TASK DESCRIPTION -
Output the data below exactly, images excluded.

RECORDED DATA -
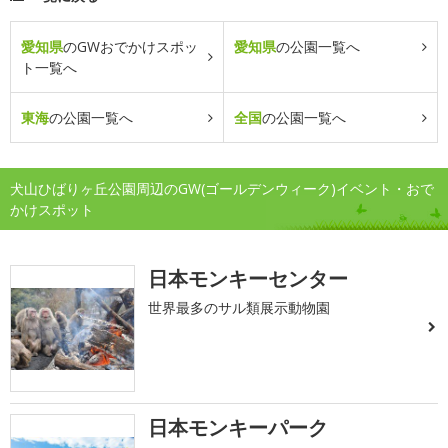
愛知県
のGWおでかけスポッ
愛知県
の公園一覧へ
ト一覧へ
東海
の公園一覧へ
全国
の公園一覧へ
犬山ひばりヶ丘公園周辺のGW(ゴールデンウィーク)イベント・おで
かけスポット
日本モンキーセンター
世界最多のサル類展示動物園
日本モンキーパーク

EXPECTED ANSWER -
愛知県
のGWおでかけスポッ
愛知県
の公園一覧へ
ト一覧へ
東海
の公園一覧へ
全国
の公園一覧へ
犬山ひばりヶ丘公園周辺のGW(ゴールデンウィーク)イベント・おで
かけスポット
日本モンキーセンター
世界最多のサル類展示動物園
日本モンキーパーク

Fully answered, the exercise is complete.